The woody vegetation extent for Queensland is attributed with an estimated age in years since the last significant disturbance. The method uses a sequential Conditional Random Fields classifier applied to Landsat time series starting 1988 to predict woody cover over the time period. A set of heuristic rules is used to detect and track regrowing woody vegetation in the time series of woody probabilities and record the approximate start and end dates of the most recent regrowth event. Regrowth detection is combined with the Statewide Land and Trees Study (SLATS) Landsat historic clearing data to provide a preliminary estimate of age since disturbance for each woody pixel in the woody extent. The 'last disturbance' may be due to a clearing event or other disturbance such as fire, flood, drought-related death etc. Note that not all recorded disturbances may result in complete loss of woody vegetation, so the estimated age since disturbance does not always represent the age of the ecosystem. The age since disturbance product is derived from multiple satellite image sources and derived products which represent different scales and resolutions: Landsat (30 m), Sentinel-2 (10 m) and Earth-i (1 m). 
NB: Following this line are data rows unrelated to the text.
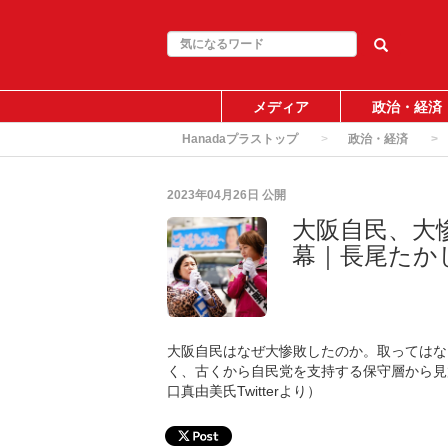
メディア
政治・経済
Hanadaプラストップ
政治・経済
2023年04月26日
公開
大阪自民、大
幕｜長尾たか
大阪自民はなぜ大惨敗したのか。取ってはな
く、古くから自民党を支持する保守層から見
口真由美氏Twitterより）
We at TERN acknowledge the Traditional Owners and Custodians throughout Australia, New Zealand and all nations. We honour their profound connections to land, water, biodiversity and culture and pay our respects to their Elders past, present and emerging. 
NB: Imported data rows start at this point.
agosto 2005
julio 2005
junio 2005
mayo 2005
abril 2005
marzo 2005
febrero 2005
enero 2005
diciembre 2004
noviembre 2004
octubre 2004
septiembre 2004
To provide an estimation of woody vegetation age for ongoing monitoring and reporting. 

The long time series of Landsat imagery was used as the primary image data to derive woody vegetation age estimates. Landsat imagery from Landsat-7 and -8 is downloaded from the United States Geological Survey (USGS website) (earthexplorer.usgs.gov) and processed to surface reflectance as described in Flood (2013a). All Landsat imagery is geometrically corrected by the USGS. Cloud and cloud shadow masks are computed using the Fmask methods of Zhu and Woodcock (2012). Three monthly seasonal fractional cover composites are produced for Queensland from surface reflectance using the medoid method described in Flood (2013b).
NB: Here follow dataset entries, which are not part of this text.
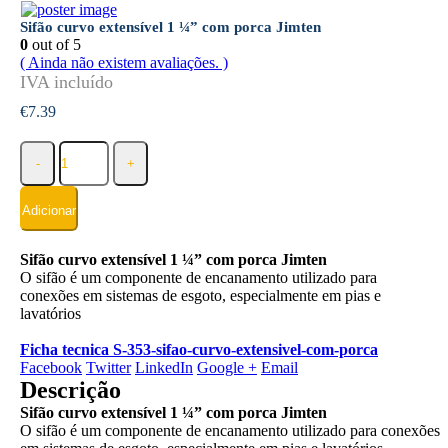
Sifão curvo extensível 1 ¼” com porca Jimten
0
out of 5
( Ainda não existem avaliações. )
€
7.39
-
+
Adicionar
Sifão curvo extensível 1 ¼” com porca Jimten
O sifão é um componente de encanamento utilizado para
conexões em sistemas de esgoto, especialmente em pias e
lavatórios
Ficha tecnica S-353-sifao-curvo-extensivel-com-porca
Facebook
Twitter
LinkedIn
Google +
Email
Descrição
Sifão curvo extensível 1 ¼” com porca Jimten
O sifão é um componente de encanamento utilizado para conexões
Thirty-three years (1988 to 2021) of seasonal Landsat fractional cover components (Scarth, 2008) were used in the woody likelihood modelling and regrowth event detection. The fractional cover data consisted of bare, green, and non-green sub-pixel components.

Additional inputs include the historic Landsat clearing data (1988-2018) and the 2018 woody extent baseline data set.

The 2019 woody extent data set was used as sample strata to generate woody/non-woody training sequences for a Conditional Random Field (CRF) classifier. The 2019 woody extent data were resampled from 10 m to 30 m spatial resolution to align spatially with the Landsat time series. A temporal augmentation method of sampling was used to generate sequences of woody training labels. For each tile in a regular grid of 150X150 km tiles across Queensland, a model was fit between the fractional cover data and the training data sequences. The CRF model produces a sequence of annual woody probabilities (0 to 1). This release involved a refit of the CRF model as the previously published 2018 Age Since Disturbed data was based on the 2017 woody extent and fractional cover time series. A simple set of heuristic rules are then applied to detect patterns in the woody probability sequence that might characterise a typical woody regrowth response curve and track that regrowth event over time. Regrowth detection is combined with the SLATS Landsat clearing record to provide a preliminary estimation of age since last disturbance for all woody pixels recorded in the 2018 baseline woody extent.

Each data file includes data from the beginning of the data collection (1988) to the year when the data were processed and published in the Statewide Landcover and Trees Study (SLATS) report.